To make matters more interesting, my dog child thought she was a human.  From the beginning, Roxy acted like she was entitled to the same rights and privileges as everyone else in the family.  If the rest of us were eating dinner, she would wait patiently next to the table until my mom (Roxy's pigeon) would make a small plate of whatever we were having for dinner.  Yes, I know.  I raised a very spoiled pooch.  I don't care if you disapprove.  She was my dog child and I raised her as I saw fit.


A common sight:
Roxy with her head on a pillow, hogging most of the bed
My brother's dog, Nattie, had a bad habit of sneaking onto the bed at night after everyone had gone to sleep.  Roxy took that idea to a whole new level.  One night, when she wasn't very big at all, she dragged her blanket and her favorite toy (a small teddy bear) into my mother's room and whined until Mom picked her up (blanket, bear, and all).  She did three turns on the pillow next to my mom, plopped down, and promptly went to sleep in a matter of seconds.  So, there was my mom laying next to a puppy with it's head on a pillow, a teddy bear tucked in its paws, and a blanket down by her feet.  What else could Mom do?  She tucked the dog in under the blanket and gave her a kiss goodnight.  Roxy spent the next eight years sharing the other half of the king-size bed with my mother.  She got tucked in and kissed goodnight at bedtime every night.

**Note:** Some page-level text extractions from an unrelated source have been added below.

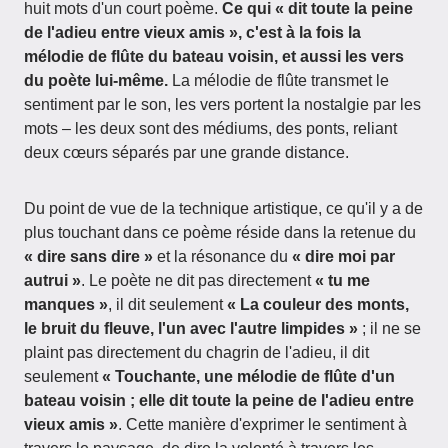
huit mots d'un court poème.
Ce qui « dit toute la peine
de l'adieu entre vieux amis », c'est à la fois la
mélodie de flûte du bateau voisin, et aussi les vers
du poète lui-même.
La mélodie de flûte transmet le
sentiment par le son, les vers portent la nostalgie par les
mots – les deux sont des médiums, des ponts, reliant
deux cœurs séparés par une grande distance.
Du point de vue de la technique artistique, ce qu'il y a de
plus touchant dans ce poème réside dans la retenue du
« dire sans dire »
et la résonance du
« dire moi par
autrui »
. Le poète ne dit pas directement
« tu me
manques »
, il dit seulement
« La couleur des monts,
le bruit du fleuve, l'un avec l'autre limpides »
; il ne se
plaint pas directement du chagrin de l'adieu, il dit
seulement
« Touchante, une mélodie de flûte d'un
bateau voisin ; elle dit toute la peine de l'adieu entre
vieux amis »
. Cette manière d'exprimer le sentiment à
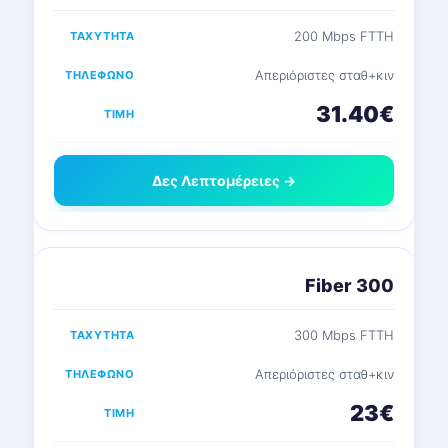
200 Mbps FTTH
Απεριόριστες σταθ+κιν
31.40€
Δες Λεπτομέρειες →
Fiber 300
300 Mbps FTTH
Απεριόριστες σταθ+κιν
23€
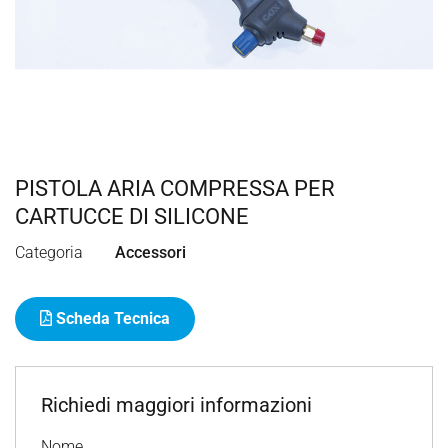
PISTOLA ARIA COMPRESSA PER
CARTUCCE DI SILICONE
Categoria
Accessori
Scheda Tecnica
Richiedi maggiori informazioni
Nome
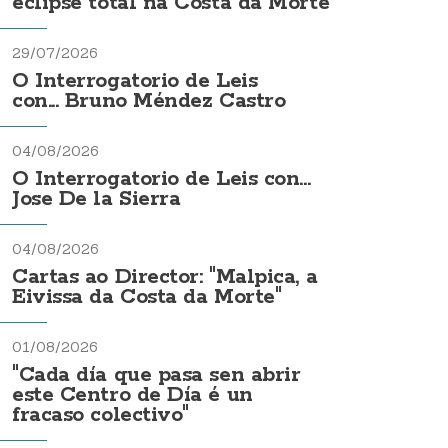
eclipse total na Costa da Morte
29/07/2026
O Interrogatorio de Leis
con... Bruno Méndez Castro
04/08/2026
O Interrogatorio de Leis con...
Jose De la Sierra
04/08/2026
Cartas ao Director: "Malpica, a
Eivissa da Costa da Morte"
01/08/2026
"Cada día que pasa sen abrir
este Centro de Día é un
fracaso colectivo"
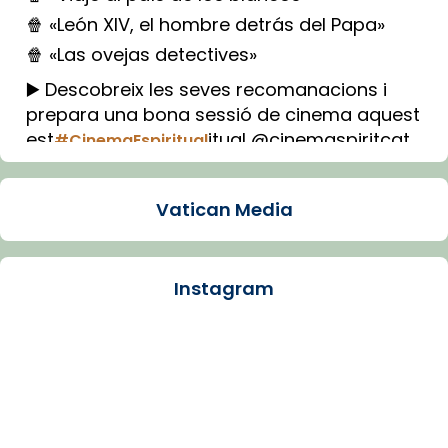
🍿 «León XIV, el hombre detrás del Papa»
🍿 «Las ovejas detectives»
▶️ Descobreix les seves recomanacions i
prepara una bona sessió de cinema aquest
est
itual @cinemaspiritcat
#CinemaEspiritual
Imatge: Generada amb IA (OpenAI)
Video
Vatican Media
View on Facebook
·
Share
Instagram
Arquebisbat de Barcelona
1 week ago
La Carmina va patir depressió. Fa gairebé
dos mesos, a l'Estadi Lluís Companys, la
jove va fer arribar el seu testimoni al papa
Lleó XIV.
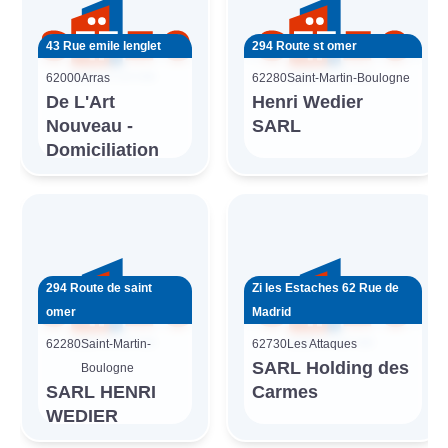
43 Rue emile lenglet
294 Route st omer
62000
Arras
62280
Saint-Martin-Boulogne
De L'Art
Henri Wedier
Nouveau -
SARL
Domiciliation
294 Route de saint
Zi les Estaches 62 Rue de
omer
Madrid
62280
Saint-Martin-
62730
Les Attaques
SARL Holding des
Boulogne
SARL HENRI
Carmes
WEDIER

She could make this chair recline and rock whenever she wanted.
And, yes, that is a dog sitting in a leather recliner.  That was HER chair!
Bedtime was not the only time Roxy showed her humanity. She also sat in chairs, on couches, and in recliners like a person.  Once when an unexpected knock at the door forced my brother to leave the kitchen table, he came back to find Roxy sitting in his chair and eating neatly off his plate.  Any other dog would have knocked the plate to the floor and chowed down.  Not Roxy. Such poor behavior would have implied that she was a dog, not a person.  She knew she was entitled to eat at the kitchen table, so she sat in a chair to do it.  Roxy even had her own chair in the living room.  After my dad died, no one in the family would sit in his big leather recliner.  Too many memories, I guess.  Roxy had no such issue.  Within a few months of her arrival, she had claimed the recliner as her own since it was an available and comfy seat from which she could watch television with the rest of the family.

That's one big dog!
Roxy was half rottweiler and half bull mastiff, or as I used to tell people half big and half bigger. By two years old, she was almost three feet tall when on all fours and weighed one hundred twenty pounds. When she stood on her hind legs, she could put her paws on my brother's shoulders and look him in the eye. My brother is 6'5" tall. 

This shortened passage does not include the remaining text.